Saingi Malaysia, RI Berupaya Minta Pengurangan Tarif Sawit ke India
Menteri Perdagangan Enggartiasto Lukita beserta para pelaku usaha komoditas unggulan Indonesia tengah bertolak ke India untuk melakukan misi dagang. Pemerintah terus melakukan lobi untuk menyelesaikan hambatan dagang berupa pengenaan tarif India untuk komoditas sawit.
Meskipun telah menggunakan skema ASEAN-India Perjanjian Perdagangan Bebas (FTA), India masih mengenakan tarif sebesar 50% untuk ekspor sawit Indonesia beserta turunannya. Sedangkan Malaysia, dalam hal ini lebih diuntungkan karena dikenakan tarif masuk lebih rendah, yakni sekitar 45%. Karna sejak 1 Januari 2019, keduanya telah memiliki Perjanjian Kerja Sama Ekonomi Komprehensif (CECA) Malaysia-India.
(Baca: Bea Masuk Sawit India Dipangkas, Pengusaha Optimistis Ekspor Meningkat)
Sementara mengenai pertemuan pemerintah di India, Direktur Eksekutif Gabungan Pengusaha Kelapa Sawit Indonesia (Gapki) Mukti Sardjono berharap pembicaraan bilateral lebih banyak mengarah untuk tarif impor produk sawit. "Sehingga tidak ada perbedaan impor tarif produk sawit Indonesia dari Malaysia," kata Mukti dalam pesan singkat kepada Katadata.co.id, Jumat (22/2).

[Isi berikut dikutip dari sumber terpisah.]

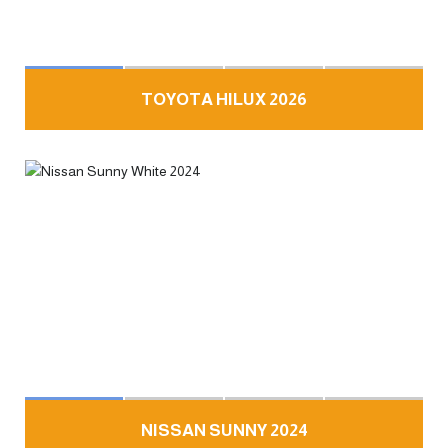
TOYOTA HILUX 2026
NISSAN SUNNY 2024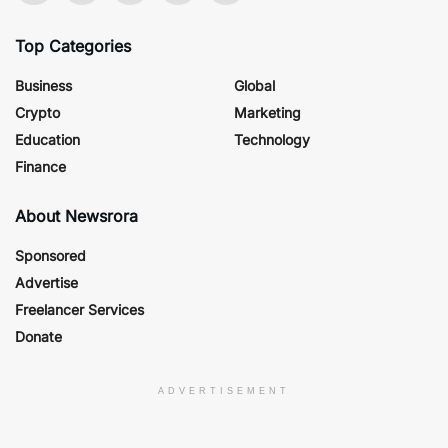
Top Categories
Business
Global
Crypto
Marketing
Education
Technology
Finance
About Newsrora
Sponsored
Advertise
Freelancer Services
Donate
ADVERTISEMENT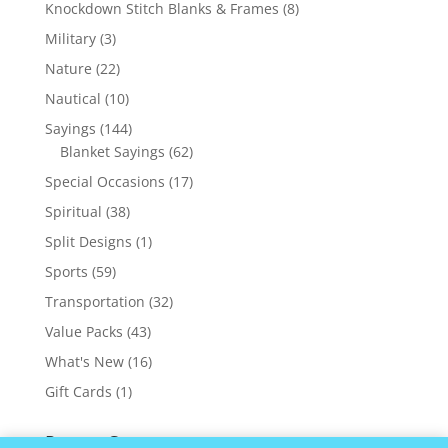
products
8
Knockdown Stitch Blanks & Frames
8
products
3
Military
3
products
22
Nature
22
products
10
Nautical
10
products
144
Sayings
144
products
62
Blanket Sayings
62
products
17
Special Occasions
17
products
38
Spiritual
38
products
1
Split Designs
1
product
59
Sports
59
products
32
Transportation
32
products
43
Value Packs
43
products
16
What's New
16
products
1
Gift Cards
1
product
Recent Comments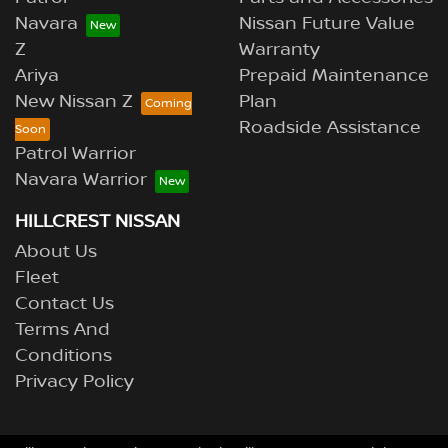
Navara
Nissan Future Value
Z
Warranty
Ariya
Prepaid Maintenance
New Nissan Z
Plan
Roadside Assistance
Patrol Warrior
Navara Warrior
HILLCREST NISSAN
About Us
Fleet
Contact Us
Terms And
Conditions
Privacy Policy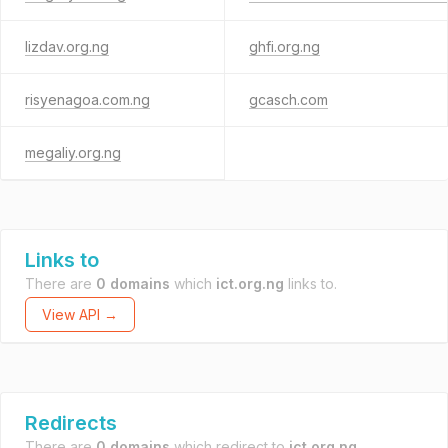
lizdav.org.ng
ghfi.org.ng
risyenagoa.com.ng
gcasch.com
megaliy.org.ng
Links to
There are
0 domains
which
ict.org.ng
links to.
View API →
Redirects
There are
0 domains
which redirect to
ict.org.ng
.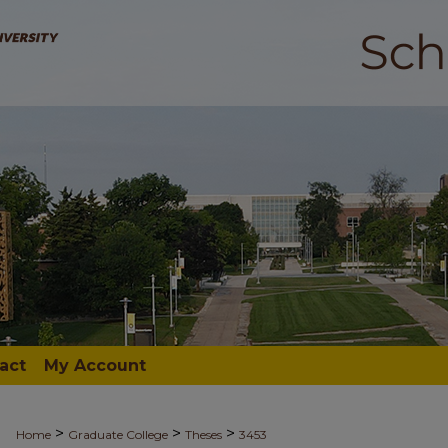
act
My Account
>
>
>
Home
Graduate College
Theses
3453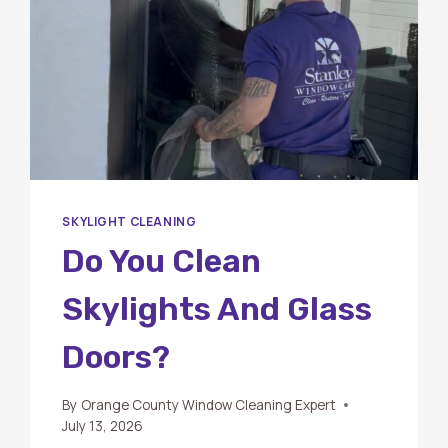
SKYLIGHT CLEANING
Do You Clean
Skylights And Glass
Doors?
By
Orange County Window Cleaning Expert
July 13, 2026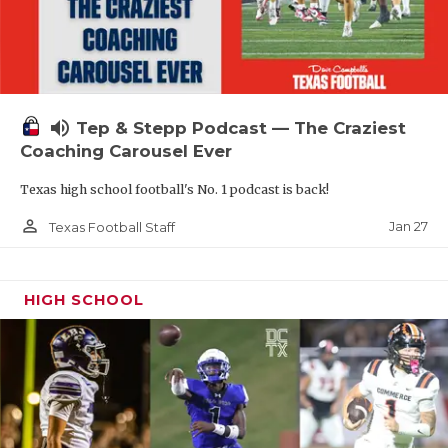
volume_up
Tep & Stepp Podcast — The Craziest
Coaching Carousel Ever
Texas high school football's No. 1 podcast is back!
person_outline
Jan 27
Texas Football Staff
HIGH SCHOOL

Menteri Perdagangan Enggartiasto Lukita pun mengatakan siap membuka akses pasar Indonesia untuk produk dari India. Pada 2018 misalnya, pemerintah membuka kuota impor daging kerbau beku India sebesar 100 ribu ton. Begitu juga pada tahun ini, pemerintah masih mengalokasikan impor daging kerbau beku dari Negeri Bollywood itu dalam volume yang sama.
Kemudian juga pada Juli 2018, Kementerian Perdagangan bersama Asosiasi Gula Rafinasi (AGRI) membuka persaingan pasar gula rafinasi dari India. Bahkan, pengusaha gula asal India meminta supaya bea masuk impor gula Indonesia diturunkan agar bisa bersaing dengan komoditas Australia dan Thailand.
Sebab, kala itu Indonesia mengenakan bea masuk impor sebesar 10% untuk impor gula dari India. Sementara untuk komoditas gula dari Australia dan Thailand dikenakan tarif lebih rendah yakni sekitar 5%. Namun, pemerintah mengaku tidak membatasi impor dari India, meski tidak ada penurunan tarif.
(Baca juga: Permintaan Pasar Tradisional Berkurang, Ekspor Sawit Tertekan)
"Apa yang mereka inginkan silakan jual, tetapi tetap berdasarkan kepentingan perdagangan, kami juga akan meminta pembicaraan mengenai perbedaan bea masuk sawit saat pertemuan ASEAN-India," ujarnya, Senin (17/2) lalu.
Kemarin (21/2), Enggar membuka forum bisnis antara Indonesia dan India di New Delhi, India. Sebanyak 28 perusahaan yang terdiri dari 37 pengusaha Tanah Air ikut serta dalam upaya peningkatan perdagangan antara kedua negara.
Pada forum bisnis itu, diskusi panel mengangkat tema utama Indonesia Sustainable Palm Oil. Tema ini dipilih karena India merupakan salah satu negara tujuan utama ekspor produk minyak kelapa sawit Indonesia dengan nilai ekspor 2018 mencapai US$ 3,62 miliar.
Menteri Perindustrian Airlangga Hartarto juga menekankan hal serupa. Menurutnya, impor dari India tetap berdasarkan kepentingan business to business untuk komoditas yang dibutuhkan dari Indonesia.
Namun demikian, dia menjelaskan komponen otomotif dari India masih diperlukan oleh Suzuki. Sehingga, dia mempersilakan peningkatan perdagangan antara kedua pabrikan. Selain itu, bahan baku farmasi dari India juga dianggap masih penting untuk masuk ke Indonesia. "Nilai tambahnya banyak," kata Airlangga.
Berdasarkan data Badan Pusat Statistik (BPS), perdagangan kedua negara tahun 2018 sebesar US$ 18,74 miliar, naik tipis 3,36% daripada tahun 2017 yang sebesar US$ 18,13 miliar. Meski begitu, pada periode yang sama, surplus Indonesia mengalami penurunan drastis -13,22%, menjadi US$ 8,70 miliar dari US$ 10,03 miliar.